--- Information shown ---

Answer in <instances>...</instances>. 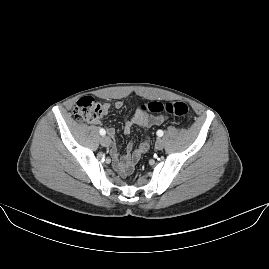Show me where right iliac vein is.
Listing matches in <instances>:
<instances>
[{"mask_svg":"<svg viewBox=\"0 0 269 269\" xmlns=\"http://www.w3.org/2000/svg\"><path fill=\"white\" fill-rule=\"evenodd\" d=\"M100 143L104 147H108L111 144V139L109 136H102L100 139Z\"/></svg>","mask_w":269,"mask_h":269,"instance_id":"obj_1","label":"right iliac vein"}]
</instances>
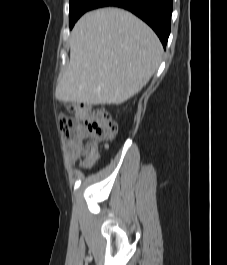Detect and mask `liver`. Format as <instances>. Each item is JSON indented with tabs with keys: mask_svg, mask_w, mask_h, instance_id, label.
<instances>
[{
	"mask_svg": "<svg viewBox=\"0 0 227 265\" xmlns=\"http://www.w3.org/2000/svg\"><path fill=\"white\" fill-rule=\"evenodd\" d=\"M163 48L157 35L132 13L104 8L86 13L70 39V62L56 87L65 103L121 104L158 69Z\"/></svg>",
	"mask_w": 227,
	"mask_h": 265,
	"instance_id": "6515ba94",
	"label": "liver"
}]
</instances>
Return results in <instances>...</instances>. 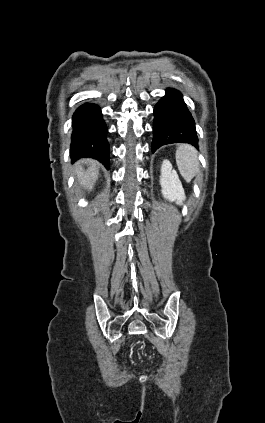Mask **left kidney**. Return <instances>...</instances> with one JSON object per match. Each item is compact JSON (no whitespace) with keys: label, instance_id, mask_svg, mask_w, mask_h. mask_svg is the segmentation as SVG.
Wrapping results in <instances>:
<instances>
[{"label":"left kidney","instance_id":"obj_1","mask_svg":"<svg viewBox=\"0 0 265 423\" xmlns=\"http://www.w3.org/2000/svg\"><path fill=\"white\" fill-rule=\"evenodd\" d=\"M161 192L165 199L170 202L181 204L185 200V193L181 181L172 164L168 160H164L161 166L160 176Z\"/></svg>","mask_w":265,"mask_h":423}]
</instances>
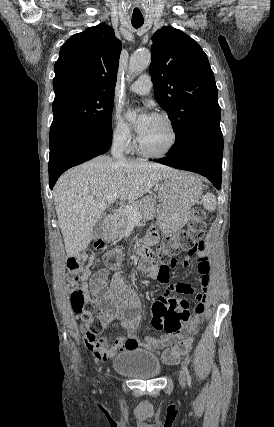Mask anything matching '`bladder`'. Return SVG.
<instances>
[{
  "instance_id": "31cf9c89",
  "label": "bladder",
  "mask_w": 274,
  "mask_h": 427,
  "mask_svg": "<svg viewBox=\"0 0 274 427\" xmlns=\"http://www.w3.org/2000/svg\"><path fill=\"white\" fill-rule=\"evenodd\" d=\"M113 368L116 374L137 380L158 378L163 371L159 358L143 349H127L117 354L113 359Z\"/></svg>"
}]
</instances>
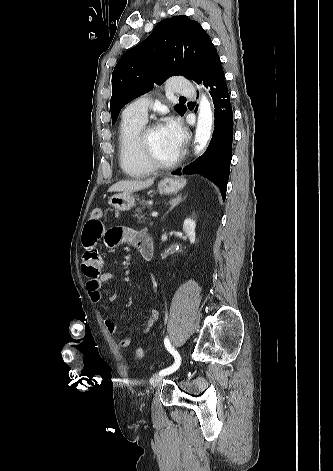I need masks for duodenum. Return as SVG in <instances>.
<instances>
[{
    "label": "duodenum",
    "mask_w": 333,
    "mask_h": 471,
    "mask_svg": "<svg viewBox=\"0 0 333 471\" xmlns=\"http://www.w3.org/2000/svg\"><path fill=\"white\" fill-rule=\"evenodd\" d=\"M139 251L142 255V257L146 260L149 261L153 257L154 253V245L153 241L151 238H146L144 239L139 246Z\"/></svg>",
    "instance_id": "duodenum-1"
}]
</instances>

--- Exercise description ---
No pictures belong in the copy; quote exactly the lines from the line containing "I need masks" through the final line of the material, both ends included.

--- Answer box ---
I need masks for duodenum. Return as SVG in <instances>.
<instances>
[{
    "label": "duodenum",
    "mask_w": 333,
    "mask_h": 471,
    "mask_svg": "<svg viewBox=\"0 0 333 471\" xmlns=\"http://www.w3.org/2000/svg\"><path fill=\"white\" fill-rule=\"evenodd\" d=\"M139 251L142 255V257L146 260L149 261L153 257L154 253V245L153 241L151 238H146L144 239L139 246Z\"/></svg>",
    "instance_id": "duodenum-1"
}]
</instances>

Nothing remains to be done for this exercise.